**Exercise data**:
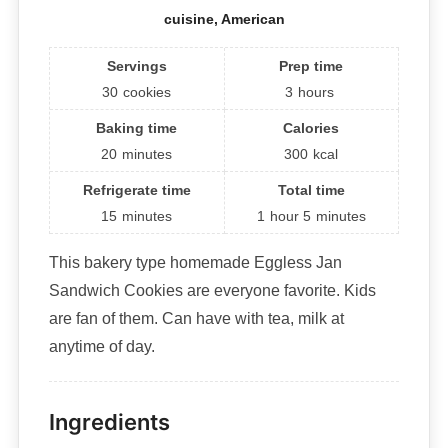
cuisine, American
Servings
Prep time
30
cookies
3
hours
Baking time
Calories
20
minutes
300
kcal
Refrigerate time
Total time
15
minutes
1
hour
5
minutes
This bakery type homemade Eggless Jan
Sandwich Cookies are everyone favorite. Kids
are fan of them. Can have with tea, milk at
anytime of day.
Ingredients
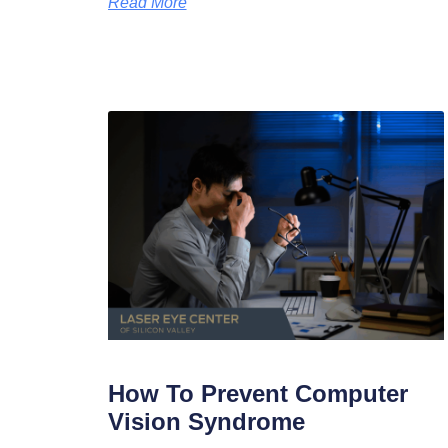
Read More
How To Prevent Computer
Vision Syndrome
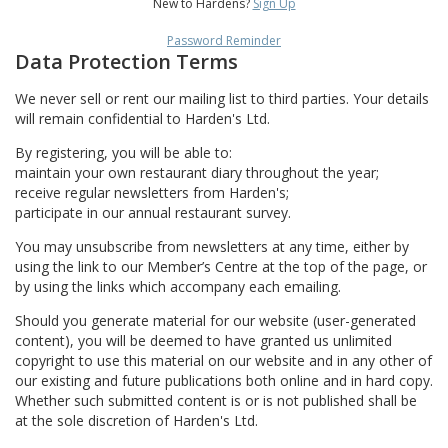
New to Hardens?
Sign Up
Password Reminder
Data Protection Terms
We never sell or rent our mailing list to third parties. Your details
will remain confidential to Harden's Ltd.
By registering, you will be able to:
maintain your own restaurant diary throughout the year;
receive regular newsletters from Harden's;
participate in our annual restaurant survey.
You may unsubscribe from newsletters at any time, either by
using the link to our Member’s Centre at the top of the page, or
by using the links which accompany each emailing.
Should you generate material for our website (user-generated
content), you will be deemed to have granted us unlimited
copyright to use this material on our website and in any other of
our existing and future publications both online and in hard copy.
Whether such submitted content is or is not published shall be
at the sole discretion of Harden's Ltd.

**What to work on**:
All of the material above is to be retyped verbatim, with its pictures omitted.

**Exercise result**:
cuisine, American
Servings
Prep time
30
cookies
3
hours
Baking time
Calories
20
minutes
300
kcal
Refrigerate time
Total time
15
minutes
1
hour
5
minutes
This bakery type homemade Eggless Jan
Sandwich Cookies are everyone favorite. Kids
are fan of them. Can have with tea, milk at
anytime of day.
Ingredients
Read More
How To Prevent Computer
Vision Syndrome
New to Hardens?
Sign Up
Password Reminder
Data Protection Terms
We never sell or rent our mailing list to third parties. Your details
will remain confidential to Harden's Ltd.
By registering, you will be able to:
maintain your own restaurant diary throughout the year;
receive regular newsletters from Harden's;
participate in our annual restaurant survey.
You may unsubscribe from newsletters at any time, either by
using the link to our Member’s Centre at the top of the page, or
by using the links which accompany each emailing.
Should you generate material for our website (user-generated
content), you will be deemed to have granted us unlimited
copyright to use this material on our website and in any other of
our existing and future publications both online and in hard copy.
Whether such submitted content is or is not published shall be
at the sole discretion of Harden's Ltd.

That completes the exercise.